I lunged for my cell and dialed 911 in unison with several other diners. At that moment a Minneapolis city utility truck pulled up behind the man to protect him from on-coming traffic. The driver approached the man on the street as my call went through. The operator assured me that someone had already called and an ambulance was on the way.

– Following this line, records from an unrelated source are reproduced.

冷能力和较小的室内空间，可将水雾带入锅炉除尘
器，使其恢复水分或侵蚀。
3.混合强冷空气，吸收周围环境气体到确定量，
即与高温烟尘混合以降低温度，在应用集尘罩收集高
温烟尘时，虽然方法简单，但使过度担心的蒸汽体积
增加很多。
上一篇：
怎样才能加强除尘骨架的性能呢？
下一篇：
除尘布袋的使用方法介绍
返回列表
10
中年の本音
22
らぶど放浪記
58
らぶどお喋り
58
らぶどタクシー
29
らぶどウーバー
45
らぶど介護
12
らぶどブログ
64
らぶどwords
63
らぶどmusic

“We think he had a heart attack,” she reported. As I hung up, sirens started blaring and I could see flashing lights a few blocks away.
Relieved that the man was getting help, Chuck and I sat down at the very moment that torrential rain started pouring from the sky and streams of women in pink rounded the corner onto Washington Avenue from 11th Street.
I quickly realized that the women were part of the three-day Susan G. Komen for the Cure walk for breast cancer research. In an instant they were drenched but they hardly altered their pace except to glance over at the man now being loaded into an ambulance idling by the corner.
Hundreds of woman passed by in the downpour and I marveled at their dedication to give three days to join a movement and help raise money. No doubt some of them suffered from cancer and others were impacted by cancer killing their friends, mothers, and sisters. I hoped that doing something for the common good made them feel less victimized.
When Chuck and I left the restaurant, I restrained from giving the complacent women the evil eye. But truly, how could they just sit there eating, watching a man who was possibly dying in the street?
Plenty of professional systems are in place to enable us to participate in improving our community — the “Nice Ride” bikes, the emergency response system, and nonprofits such as the Susan G. Komen Foundation are just a few examples. But not one of these formal networks can create meaningful change if individual citizens casually gaze on the scene, wondering over a nice lunch, how it will all turn out.
Jocelyn Hale is executive director of the Loft Literary Center.